Perhaps fifteen minutes have passed. Mike suddenly breaks the dull silence by nudging me again. “Look over there,” he says, disbelief spiking his voice. “Do you see what I see?” I sigh and look again past his pointing finger. There in the gloom sits a man with a full bush of red hair, dressed in a white suit with multi-colored polka dots. It looks as if a Ringling Brothers denizen has lost his way. I am suddenly stone sober.

“Hey,” Mike coaxes me, “Go over to him.”

“And what the hell should I say,” I spit back incredulously.

“Uh – ask him what time it is,” Mike responds, displaying that brand of Syracuse pragmatism for which I love him.

Summoning my counterfeit nonchalance, I approach this clown in the corner of the gay peep show store backroom. “Hi,” I say jauntily, “Do you know what time it is?” The man in white greasepaint shakes his head and gestures with his left hand to his right-hand wrist, to indicate that he is not wearing a watch. I follow his hand to peer at his watchless wrist — and espy the aforementioned studded leather wristband.

I walk briskly back to Mike, grab him by the lapels and announce it is time to leave. He follows me as I clamber up the stone steps to the front desk.

There the manager stands, neglected teeth clenched around a big, wet cheroot. He stares us down.

I decide to go for understatement.

“Uh, pal… you have a clown down there,” I say.

“Oh yeah,” he shoots back with unfeigned disinterest, “We get a lot of clowns down there.” He gets paternal on me, adding, “No sweat. Just tell him you’re not interested.”

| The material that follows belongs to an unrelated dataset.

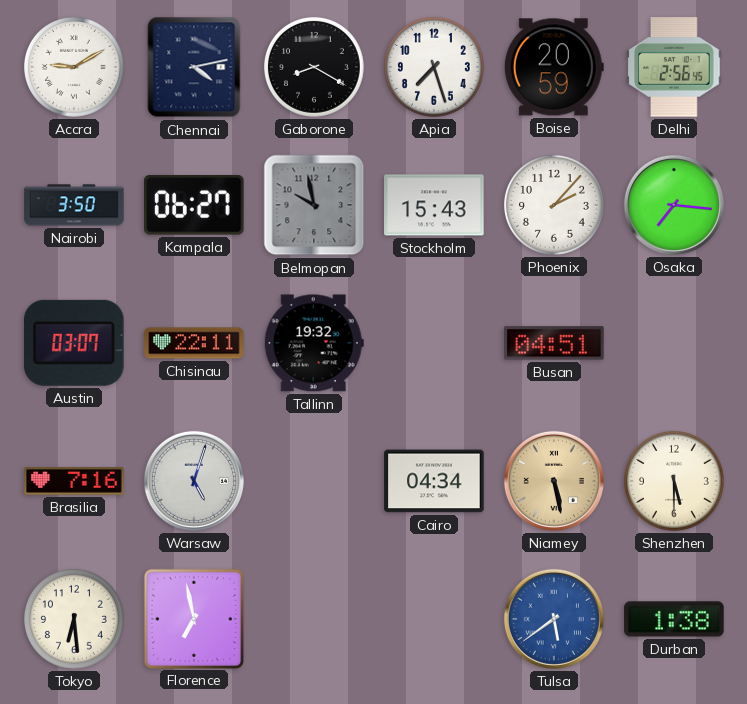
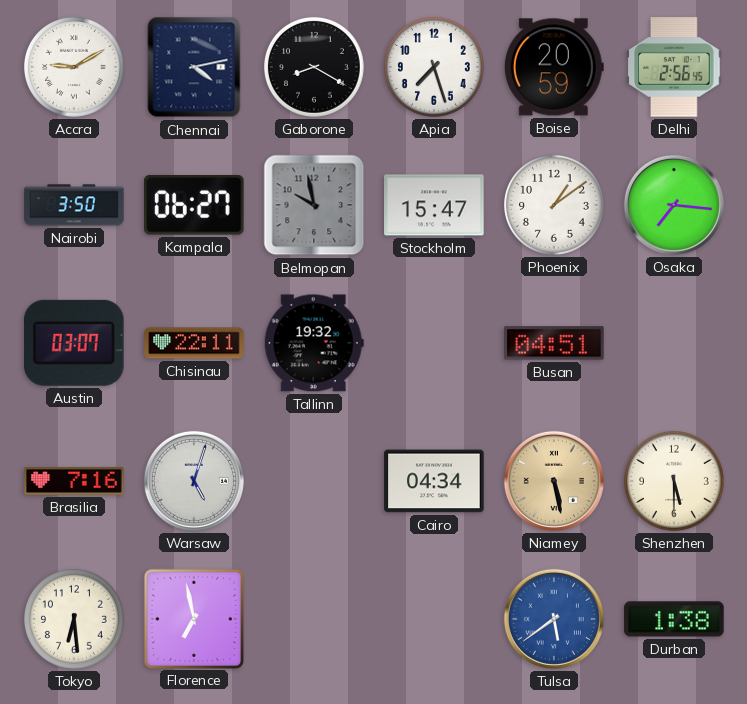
Stockholm: 15:43 -> 15:47
Phoenix: 2:07 -> 1:09
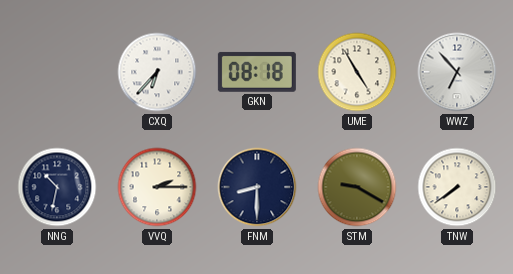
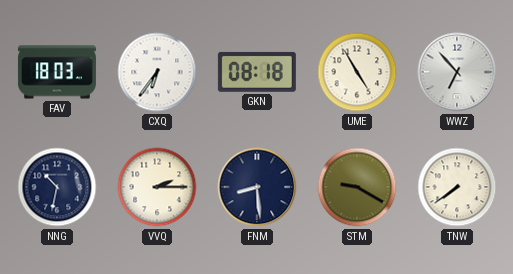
FAV: none -> 18:03
CXQ: 6:37 -> 6:36
FNM: 8:30 -> 8:29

“No,” I yell back. All pretenses for calm are discarded. “I’m talking about a real clown… like in the circus.”

He gapes at me for a few seconds, appraising my credibility, then turns to his assistant, a dim short man and barks, “Will you go down there and see what he’s talking about.”

The lackey, all stoop-shouldered, descends the stairs to the basement. When he returns, the occupational confusion on his face has deepened tenfold.

He looks at the manager and nods slowly, “He’s right; there is a clown down there.”

“And what did you tell him?” the manager says, now visibly flustered.

“I told him we had a dress code and that he had to leave,” he beams, proud for having come up with his alibi on the spot.

At this point, Mike and I expect Rod Serling to walk in and give his typical epilogue to the surreal scene. But we have had enough heebie-jeebies for even a typical Christopher Street evening.

(All events recounted actually happened to me and Mike. Mike passed in 1992, so, alas, I have no corroboration.)